Senin, 02 Maret 2009

Pemikiran Fichte tentang Aku-murni dan Tiga Proposisi Dasar Filsafat

Pemikiran Fichte tentang Aku-murni dan Tiga Proposisi Dasar Filsafat

Eddy Suranta

Pertama-tama Fichte menyebut asas dasariah Filsafat adalah “inteligensi pada dirinya sendiri” yang disebutnya “Aku” atau “Ego”. Yang dimaksudkan oleh Fichte tentang Aku-murni itu adalah suatu “Aku-murni” yang melampaui “aku empiris” seorang ndividu. Yang dimaksud Aku-murni tak lain daripada kesadaran pada dirinya sendiri. Bagaimana memahami ini? Suatu ketika, Fichte menunjukkan adanya Aku-murni ini kepada para mahasiswanya. Katanya, “saudara-saudara, pikirkanlah dinding itu.” Lanjutnya, “pikirkanlah dia yang memikirkan dia yang memikirkan dinding itu.” Dan seterusnya. Dari proses refleksi terus menerus ini, kita lalu akan menemukan adanya sesuatu yang tetap, yaitu sesuatu yang melakukan refleksi atau objektifasi itu. Itulah aku murni! Aku murni inilah asas dasariah filsafat.

Aku murni itu, menurut Fichte, bukanlah sebuah substansi atau sebuah entitas yang melampaui kesadaran, melainkan sebuah kegiatan di dalam kesadaran.
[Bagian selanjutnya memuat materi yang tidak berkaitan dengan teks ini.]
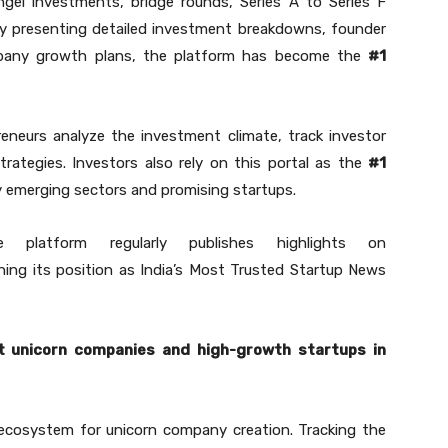
gel investments, bridge rounds, Series A to Series F
y presenting detailed investment breakdowns, founder
pany growth plans, the platform has become the
#1
eneurs analyze the investment climate, track investor
trategies. Investors also rely on this portal as the
#1
y emerging sectors and promising startups.
 platform regularly publishes highlights on
ning its position as India’s Most Trusted Startup News
t unicorn companies and high-growth startups in
 ecosystem for unicorn company creation. Tracking the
Kegiatan ini menjadi dasar seluruh kesadaran diri. Karena itu, menurut Fichte, Aku murni tak bisa dijadikan objek kesadaran, sebab dialah yang memungkinkan objektivasi itu. Dengan kata lain, Aku murni ini adalah suatu”Aku transenfental”. Aku transendental ini bukan sebuah mistik yang penuh rahasia, melainkan kenyataan yang bisa kita ketahui lewat kegiatan refleksi. Aku murni itu, oleh Fichte, pada akhirnya disamakan dengan perbuatan atau kegiatan itu sendiri. Intelegensi pada gilirannya berbuat. Karena intelegensi disamakan dengan :berbuat”, idealisme Fichte dapat disebut “idealisme praktis”.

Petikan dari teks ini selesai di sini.